Full Web2 (email + password) support for CIFER encryption, accessible via the new web2 namespace and cifer-sdk/web2 subpath export.

  • web2.auth — Two-phase registration flow:

    • register() — Email + password registration (sends OTP)
    • verifyEmail() — Verify email with OTP code
    • registerKey() — Register Ed25519 public key and propagate to cluster nodes
    • resendOtp() — Resend verification OTP (60s cooldown)
    • forgotPassword() / resetPassword() — Password reset flow
    • retryNodeRegistration() — Retry failed node registrations
    • nodeRegistrationStatus() — Check node propagation status
  • web2.session — Session management with two modes:

    • createManagedSession() — SDK manages session lifecycle: generates ephemeral EOA keypair, creates session via Ed25519 signature, auto-renews on expiry (with 60s skew)
    • useExistingSessionKey() — Wraps a pre-existing session private key (e.g. from a TEE web front); cannot renew
  • web2.secret — Web2 secret operations:

    • createSecret() — Create a new secret (data string: -1_0_<sessionAddress>_<timestamp>)
    • listSecrets() — List all secrets for the principal (data string: -1_<principalId>_<sessionAddress>_<timestamp>)
  • web2.delegate — Delegate management:

    • setDelegate() — Set or remove a delegate on a secret
  • web2.permit — Permit requests:

    • requestPermit() — Request key rotation (email+password auth), ownership transfer, or delegation permits (session auth)
  • web2.principal — Principal lookup:

    • getByEmail() — Look up a principal UUID by email address
  • web2.blackbox — Session-first wrappers around existing blackbox.* functions:

    • web2.blackbox.payload.encryptPayload() / decryptPayload()
    • web2.blackbox.files.encryptFile() / decryptFile() / decryptExistingFile()
    • web2.blackbox.jobs.download() / deleteJob() / list() / dataConsumption()
    • Also re-exports getStatus() and pollUntilComplete() (no session required)

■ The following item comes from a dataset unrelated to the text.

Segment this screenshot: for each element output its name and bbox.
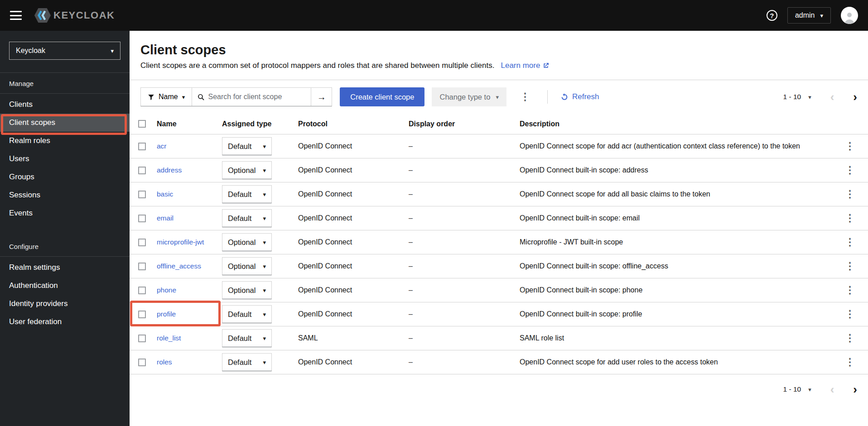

    All wrappers automatically set chainId = -1, use the session signer, and call session.ensureValid() before each request.

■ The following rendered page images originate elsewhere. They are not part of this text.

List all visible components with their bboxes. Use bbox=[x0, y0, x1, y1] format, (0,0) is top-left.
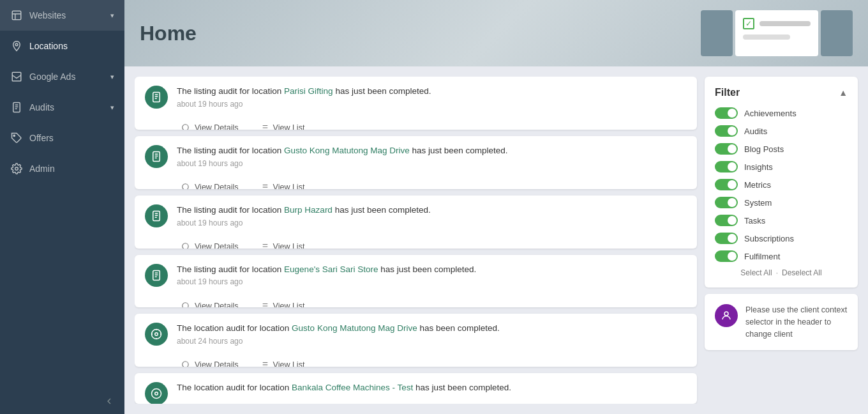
svg-point-27 bbox=[183, 184, 188, 189]
feed-time: about 19 hours ago bbox=[177, 277, 687, 286]
filter-label: Subscriptions bbox=[744, 234, 794, 243]
page-header: Home ✓ bbox=[124, 0, 868, 66]
feed-main-text: The listing audit for location Gusto Kon… bbox=[177, 145, 687, 157]
filter-label: Fulfilment bbox=[744, 252, 780, 261]
feed-main-text: The listing audit for location Burp Haza… bbox=[177, 204, 687, 217]
sidebar-item-google-ads[interactable]: Google Ads ▾ bbox=[0, 61, 124, 92]
feed-card-top: The listing audit for location Burp Haza… bbox=[135, 195, 697, 234]
widget-line bbox=[760, 21, 811, 26]
filter-collapse-button[interactable]: ▲ bbox=[839, 88, 848, 98]
feed-link[interactable]: Parisi Gifting bbox=[284, 86, 333, 96]
feed-text: The listing audit for location Burp Haza… bbox=[177, 204, 687, 227]
filter-item-insights: Insights bbox=[715, 161, 848, 172]
feed-audit-icon bbox=[145, 264, 168, 287]
feed-link[interactable]: Burp Hazard bbox=[284, 205, 333, 215]
feed-link[interactable]: Gusto Kong Matutong Mag Drive bbox=[292, 323, 417, 333]
view-details-button[interactable]: View Details bbox=[177, 180, 243, 189]
filter-label: Audits bbox=[744, 126, 767, 136]
feed-actions: View Details View List bbox=[135, 234, 697, 249]
feed-main-text: The listing audit for location Eugene's … bbox=[177, 264, 687, 276]
view-list-button[interactable]: View List bbox=[255, 357, 309, 367]
sidebar-item-label: Websites bbox=[29, 10, 66, 20]
sidebar-item-admin[interactable]: Admin bbox=[0, 153, 124, 184]
feed-location-icon bbox=[145, 323, 168, 346]
feed-card: The listing audit for location Parisi Gi… bbox=[135, 77, 697, 130]
tasks-toggle[interactable] bbox=[715, 215, 738, 226]
sidebar-item-label: Google Ads bbox=[29, 72, 75, 82]
feed-audit-icon bbox=[145, 204, 168, 227]
chevron-down-icon: ▾ bbox=[110, 12, 114, 20]
filter-item-audits: Audits bbox=[715, 125, 848, 137]
filter-item-fulfilment: Fulfilment bbox=[715, 250, 848, 262]
svg-point-15 bbox=[183, 125, 188, 130]
select-all-link[interactable]: Select All bbox=[740, 268, 772, 277]
feed-time: about 19 hours ago bbox=[177, 100, 687, 109]
sidebar-item-locations[interactable]: Locations bbox=[0, 31, 124, 61]
avatar bbox=[715, 304, 738, 327]
view-details-button[interactable]: View Details bbox=[177, 120, 243, 130]
feed-audit-icon bbox=[145, 145, 168, 168]
feed-time: about 19 hours ago bbox=[177, 218, 687, 227]
widget-line2 bbox=[743, 34, 790, 40]
insights-toggle[interactable] bbox=[715, 161, 738, 172]
fulfilment-toggle[interactable] bbox=[715, 250, 738, 262]
feed-actions: View Details View List bbox=[135, 352, 697, 367]
system-toggle[interactable] bbox=[715, 197, 738, 208]
header-widget: ✓ bbox=[701, 10, 853, 56]
view-list-button[interactable]: View List bbox=[255, 120, 309, 130]
svg-rect-0 bbox=[12, 11, 21, 20]
deselect-all-link[interactable]: Deselect All bbox=[782, 268, 822, 277]
filter-header: Filter ▲ bbox=[715, 87, 848, 98]
page-title: Home bbox=[140, 22, 197, 45]
list-icon bbox=[259, 241, 269, 249]
subscriptions-toggle[interactable] bbox=[715, 233, 738, 244]
sidebar-item-offers[interactable]: Offers bbox=[0, 123, 124, 153]
chevron-down-icon: ▾ bbox=[110, 103, 114, 112]
metrics-toggle[interactable] bbox=[715, 179, 738, 190]
audits-toggle[interactable] bbox=[715, 125, 738, 137]
blog-posts-toggle[interactable] bbox=[715, 143, 738, 155]
feed-main-text: The location audit for location Bankala … bbox=[177, 382, 687, 394]
view-details-button[interactable]: View Details bbox=[177, 239, 243, 249]
feed-actions: View Details View List bbox=[135, 174, 697, 189]
svg-point-73 bbox=[152, 389, 161, 399]
context-card: Please use the client context selector i… bbox=[705, 294, 858, 350]
sidebar-collapse-button[interactable] bbox=[0, 388, 124, 414]
feed-actions: View Details View List bbox=[135, 115, 697, 130]
filter-label: Metrics bbox=[744, 180, 771, 190]
feed-card-top: The listing audit for location Parisi Gi… bbox=[135, 77, 697, 115]
feed-text: The listing audit for location Parisi Gi… bbox=[177, 86, 687, 109]
feed-time: about 24 hours ago bbox=[177, 337, 687, 346]
sidebar-item-websites[interactable]: Websites ▾ bbox=[0, 0, 124, 31]
feed-text: The location audit for location Bankala … bbox=[177, 382, 687, 394]
filter-label: System bbox=[744, 198, 772, 208]
view-list-button[interactable]: View List bbox=[255, 180, 309, 189]
feed-card: The listing audit for location Eugene's … bbox=[135, 255, 697, 308]
svg-point-9 bbox=[13, 135, 15, 136]
widget-box-right bbox=[821, 10, 853, 56]
feed-audit-icon bbox=[145, 86, 168, 109]
svg-point-75 bbox=[724, 312, 728, 316]
sidebar-item-label: Locations bbox=[29, 41, 68, 51]
view-list-button[interactable]: View List bbox=[255, 239, 309, 249]
view-details-button[interactable]: View Details bbox=[177, 357, 243, 367]
sidebar-item-label: Offers bbox=[29, 133, 54, 143]
filter-title: Filter bbox=[715, 87, 740, 98]
feed-time: about 19 hours ago bbox=[177, 159, 687, 168]
feed-card: The listing audit for location Burp Haza… bbox=[135, 195, 697, 249]
feed-link[interactable]: Eugene's Sari Sari Store bbox=[284, 264, 378, 274]
svg-point-39 bbox=[183, 243, 188, 248]
feed-link[interactable]: Gusto Kong Matutong Mag Drive bbox=[284, 146, 410, 155]
filter-item-system: System bbox=[715, 197, 848, 208]
svg-point-65 bbox=[183, 362, 188, 367]
view-list-button[interactable]: View List bbox=[255, 298, 309, 308]
list-icon bbox=[259, 301, 269, 308]
view-details-button[interactable]: View Details bbox=[177, 298, 243, 308]
sidebar-item-audits[interactable]: Audits ▾ bbox=[0, 92, 124, 123]
feed-link[interactable]: Bankala Coffee Machines - Test bbox=[292, 383, 413, 392]
filter-label: Achievements bbox=[744, 109, 797, 118]
search-icon bbox=[181, 123, 191, 130]
filter-footer: Select All · Deselect All bbox=[715, 268, 848, 277]
filter-label: Tasks bbox=[744, 216, 765, 226]
achievements-toggle[interactable] bbox=[715, 107, 738, 119]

New PrivateKeySignerAdapter

  • Implements SignerAdapter using a raw secp256k1 private key
  • EIP-191 personal_sign compatible (same format the blackbox expects)
  • PrivateKeySignerAdapter.generate() creates a fresh random keypair
  • Exported from the main entry point: import { PrivateKeySignerAdapter } from 'cifer-sdk'

New WEB2_CHAIN_ID Constant

  • WEB2_CHAIN_ID = -1 — Sentinel value for Web2 mode
  • RpcReadClient.getBlockNumber(-1) now returns Date.now() (millisecond timestamp) instead of making an RPC call — all existing blackbox.* functions work with chainId = -1 without modification

New Error Types

  • Web2Error (extends CiferError, code: WEB2_ERROR) — Base class for Web2 errors
  • Web2SessionError (extends Web2Error) — Session expired, missing, or cannot be renewed
  • Web2AuthError (extends Web2Error) — Registration, OTP, or password errors
  • isWeb2Error() / isWeb2SessionError() — Type guard functions

New Web2 Types

All types exported from cifer-sdk and cifer-sdk/web2:

  • Ed25519Signer — Callback interface for Ed25519 signing (bring-your-own library)
  • Web2Session — Session object with signer, principalId, renew(), ensureValid()
  • RegisterParams / RegisterResult, VerifyEmailParams / VerifyEmailResult, RegisterKeyParams / RegisterKeyResult
  • CreateManagedSessionParams, CreateSessionResult, UseExistingSessionKeyParams
  • CreateWeb2SecretParams / CreateWeb2SecretResult, ListWeb2SecretsParams / ListWeb2SecretsResult, Web2SecretInfo
  • SetWeb2DelegateParams / SetWeb2DelegateResult
  • RequestPermitParams / RequestPermitResult, PermitAction
  • PrincipalByEmailResult
  • ResendOtpParams, ForgotPasswordParams, ResetPasswordParams
  • RetryNodeRegistrationParams / RetryNodeRegistrationResult, NodeRegistrationStatusResult

New Subpath Export

  • cifer-sdk/web2 — Direct import of the Web2 namespace for tree-shaking

Unchanged

  • All existing Web3 functionality (keyManagement, blackbox, commitments, flows) is completely unaffected
  • Eip1193SignerAdapter, RpcReadClient, and all other existing adapters work exactly as before
  • All existing tests continue to pass

[0.3.1] — Previous release

Baseline before Web2 support work began.